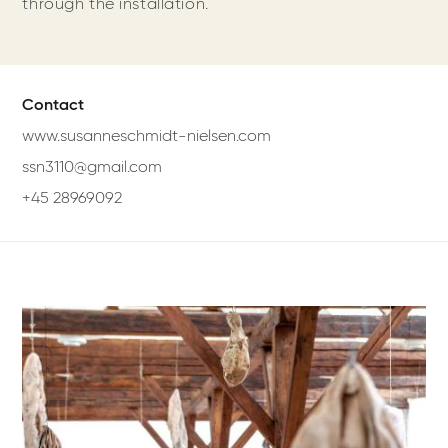
through the installation.
Contact
www.susanneschmidt-nielsen.com
ssn3110@gmail.com
+45 28969092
--------------------
*What you need to do:*
Everything in the records above should be printed again exactly, except the pictures.

*Solution to the exercise:*
through the installation.
Contact
www.susanneschmidt-nielsen.com
ssn3110@gmail.com
+45 28969092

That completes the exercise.